→ WHAT IS NEEDED: Where the word "privacidad" occurs in a line of the listing, please copy the line.

→ DATASET:
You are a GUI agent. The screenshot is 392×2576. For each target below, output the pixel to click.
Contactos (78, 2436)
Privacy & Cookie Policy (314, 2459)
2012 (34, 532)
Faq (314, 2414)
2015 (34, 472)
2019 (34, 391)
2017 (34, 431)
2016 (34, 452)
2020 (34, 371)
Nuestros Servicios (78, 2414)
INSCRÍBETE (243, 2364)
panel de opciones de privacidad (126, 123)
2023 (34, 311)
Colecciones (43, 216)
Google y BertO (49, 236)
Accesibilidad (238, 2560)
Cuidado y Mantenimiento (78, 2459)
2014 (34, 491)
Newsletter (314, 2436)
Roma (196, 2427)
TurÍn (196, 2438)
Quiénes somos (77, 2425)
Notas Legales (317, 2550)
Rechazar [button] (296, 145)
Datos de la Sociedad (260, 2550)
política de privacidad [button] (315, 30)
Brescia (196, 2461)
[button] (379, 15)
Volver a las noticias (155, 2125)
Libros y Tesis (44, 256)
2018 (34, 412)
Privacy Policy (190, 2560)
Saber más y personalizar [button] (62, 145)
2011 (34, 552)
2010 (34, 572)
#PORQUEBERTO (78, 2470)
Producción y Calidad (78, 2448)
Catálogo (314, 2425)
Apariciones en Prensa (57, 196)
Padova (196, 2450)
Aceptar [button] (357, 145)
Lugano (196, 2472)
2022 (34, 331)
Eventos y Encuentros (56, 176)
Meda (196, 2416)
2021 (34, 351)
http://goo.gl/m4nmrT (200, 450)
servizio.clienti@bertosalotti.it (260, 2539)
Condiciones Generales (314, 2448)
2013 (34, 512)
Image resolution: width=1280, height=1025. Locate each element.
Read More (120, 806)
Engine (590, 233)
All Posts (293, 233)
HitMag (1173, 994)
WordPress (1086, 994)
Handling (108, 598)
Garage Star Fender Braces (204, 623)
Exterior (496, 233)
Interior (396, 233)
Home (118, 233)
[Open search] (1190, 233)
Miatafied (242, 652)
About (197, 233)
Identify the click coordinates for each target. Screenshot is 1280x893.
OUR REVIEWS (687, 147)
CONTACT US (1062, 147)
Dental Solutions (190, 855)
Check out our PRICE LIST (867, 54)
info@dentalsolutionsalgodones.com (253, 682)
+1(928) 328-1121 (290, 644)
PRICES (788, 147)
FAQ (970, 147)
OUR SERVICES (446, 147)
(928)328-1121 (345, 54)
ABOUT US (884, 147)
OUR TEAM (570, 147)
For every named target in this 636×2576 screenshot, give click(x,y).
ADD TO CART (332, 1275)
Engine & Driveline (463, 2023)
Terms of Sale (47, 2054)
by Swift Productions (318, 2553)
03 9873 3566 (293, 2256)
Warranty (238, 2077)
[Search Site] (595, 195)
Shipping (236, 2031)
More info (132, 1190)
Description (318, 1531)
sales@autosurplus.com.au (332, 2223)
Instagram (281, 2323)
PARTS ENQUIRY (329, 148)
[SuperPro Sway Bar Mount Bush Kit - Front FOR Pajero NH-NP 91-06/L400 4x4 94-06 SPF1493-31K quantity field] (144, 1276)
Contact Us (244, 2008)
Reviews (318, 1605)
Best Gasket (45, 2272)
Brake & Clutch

→ WRITTEN REPLY:
panel de opciones de privacidad (126, 123)
política de privacidad [button] (315, 30)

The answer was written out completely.